• _Exercise prompt_
Return, exactly as written, the lines of the material from its top through the line with "Van xả tiểu cảm ứng", keeping pictures out.

• _Given records_
====

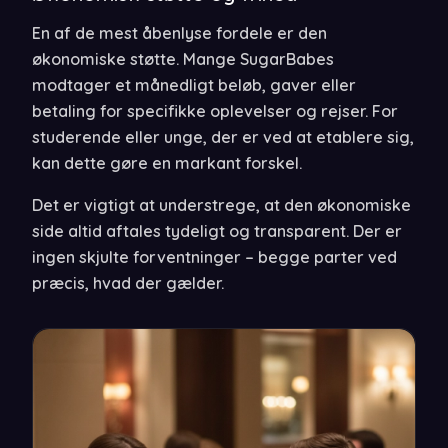
En af de mest åbenlyse fordele er den
økonomiske støtte. Mange SugarBabes
modtager et månedligt beløb, gaver eller
betaling for specifikke oplevelser og rejser. For
studerende eller unge, der er ved at etablere sig,
kan dette gøre en markant forskel.
Det er vigtigt at understrege, at den økonomiske
side altid aftales tydeligt og transparent. Der er
ingen skjulte forventninger – begge parter ved
præcis, hvad der gælder.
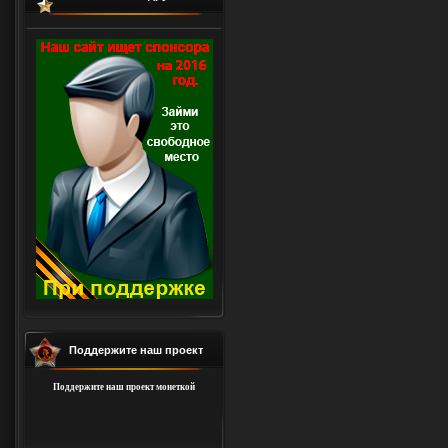
Поддержите наш проект
Поддержите наш проект монеткой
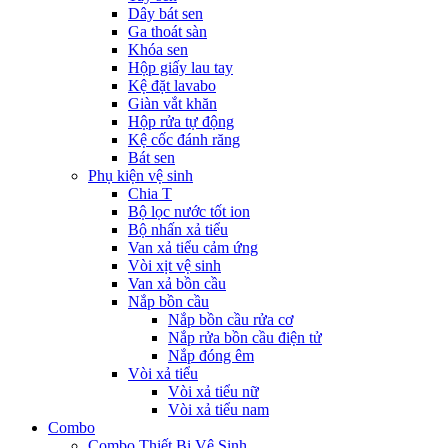
Dây bát sen
Ga thoát sàn
Khóa sen
Hộp giấy lau tay
Kệ đặt lavabo
Giàn vắt khăn
Hộp rửa tự động
Kệ cốc đánh răng
Bát sen
Phụ kiện vệ sinh
Chia T
Bộ lọc nước tốt ion
Bộ nhấn xả tiểu
Van xả tiểu cảm ứng
Vòi xịt vệ sinh
Van xả bồn cầu
Nắp bồn cầu
Nắp bồn cầu rửa cơ
Nắp rửa bồn cầu điện tử
Nắp đóng êm
Vòi xả tiểu
Vòi xả tiểu nữ
Vòi xả tiểu nam
Combo
Combo Thiết Bị Vệ Sinh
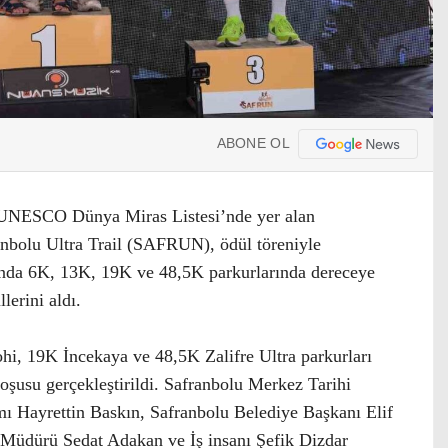
ABONE OL
e UNESCO Dünya Miras Listesi’nde yer alan
anbolu Ultra Trail (SAFRUN), ödül töreniyle
onda 6K, 13K, 19K ve 48,5K parkurlarında dereceye
lerini aldı.
hi, 19K İncekaya ve 48,5K Zalifre Ultra parkurları
şusu gerçekleştirildi. Safranbolu Merkez Tarihi
mı Hayrettin Baskın, Safranbolu Belediye Başkanı Elif
 Müdürü Sedat Adakan ve İş insanı Şefik Dizdar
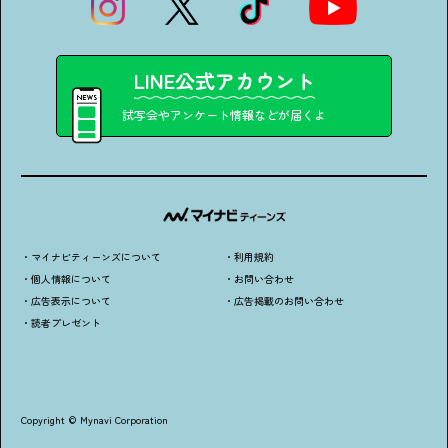
LINE公式アカウント
試写会やアンケート情報などが届くよ
・マイナビティーンズについて
・利用規約
・個人情報について
・お問い合わせ
・広告表示について
・広告掲載のお問い合わせ
・読者プレゼント
Copyright © Mynavi Corporation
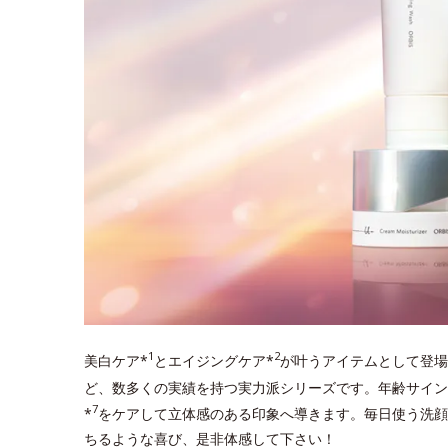
1
2
美白ケア*
とエイジングケア*
が叶うアイテムとして登場
ど、数多くの実績を持つ実力派シリーズです。年齢サイン
7
*
をケアして立体感のある印象へ導きます。毎日使う洗顔
ちるような喜び、是非体感して下さい！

====

• _Result of this exercise_
En af de mest åbenlyse fordele er den
økonomiske støtte. Mange SugarBabes
modtager et månedligt beløb, gaver eller
betaling for specifikke oplevelser og rejser. For
studerende eller unge, der er ved at etablere sig,
kan dette gøre en markant forskel.
Det er vigtigt at understrege, at den økonomiske
side altid aftales tydeligt og transparent. Der er
ingen skjulte forventninger – begge parter ved
præcis, hvad der gælder.
Поддержите наш проект
Поддержите наш проект монеткой
Dây bát sen
Ga thoát sàn
Khóa sen
Hộp giấy lau tay
Kệ đặt lavabo
Giàn vắt khăn
Hộp rửa tự động
Kệ cốc đánh răng
Bát sen
Phụ kiện vệ sinh
Chia T
Bộ lọc nước tốt ion
Bộ nhấn xả tiểu
Van xả tiểu cảm ứng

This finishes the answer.